• Records to process
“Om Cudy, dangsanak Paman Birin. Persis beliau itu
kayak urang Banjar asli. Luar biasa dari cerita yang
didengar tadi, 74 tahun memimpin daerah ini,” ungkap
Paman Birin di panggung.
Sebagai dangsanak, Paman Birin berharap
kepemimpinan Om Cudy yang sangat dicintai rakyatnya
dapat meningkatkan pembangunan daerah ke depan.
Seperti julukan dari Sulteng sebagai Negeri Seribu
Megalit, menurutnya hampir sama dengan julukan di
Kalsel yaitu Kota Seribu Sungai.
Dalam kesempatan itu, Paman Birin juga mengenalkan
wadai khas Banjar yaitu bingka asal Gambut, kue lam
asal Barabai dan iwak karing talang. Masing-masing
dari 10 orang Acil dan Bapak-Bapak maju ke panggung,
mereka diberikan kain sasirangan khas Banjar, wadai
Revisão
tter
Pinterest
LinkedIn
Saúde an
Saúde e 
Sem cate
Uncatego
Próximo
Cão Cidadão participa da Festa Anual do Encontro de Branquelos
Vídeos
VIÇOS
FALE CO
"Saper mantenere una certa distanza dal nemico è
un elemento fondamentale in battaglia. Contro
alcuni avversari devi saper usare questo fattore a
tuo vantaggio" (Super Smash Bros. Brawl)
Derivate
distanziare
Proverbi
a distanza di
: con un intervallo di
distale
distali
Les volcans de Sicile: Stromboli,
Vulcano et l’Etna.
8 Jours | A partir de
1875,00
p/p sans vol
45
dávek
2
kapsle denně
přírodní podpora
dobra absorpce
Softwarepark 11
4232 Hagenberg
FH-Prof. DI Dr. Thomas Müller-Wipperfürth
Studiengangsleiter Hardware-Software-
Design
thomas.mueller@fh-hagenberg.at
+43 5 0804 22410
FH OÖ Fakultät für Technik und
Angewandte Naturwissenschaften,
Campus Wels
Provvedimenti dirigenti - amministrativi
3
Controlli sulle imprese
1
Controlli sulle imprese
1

• Problem statement
Extract the lines above, from the first one through the one containing "kepemimpinan Om Cudy", and return only those, unchanged.

• Exercise answer
“Om Cudy, dangsanak Paman Birin. Persis beliau itu
kayak urang Banjar asli. Luar biasa dari cerita yang
didengar tadi, 74 tahun memimpin daerah ini,” ungkap
Paman Birin di panggung.
Sebagai dangsanak, Paman Birin berharap
kepemimpinan Om Cudy yang sangat dicintai rakyatnya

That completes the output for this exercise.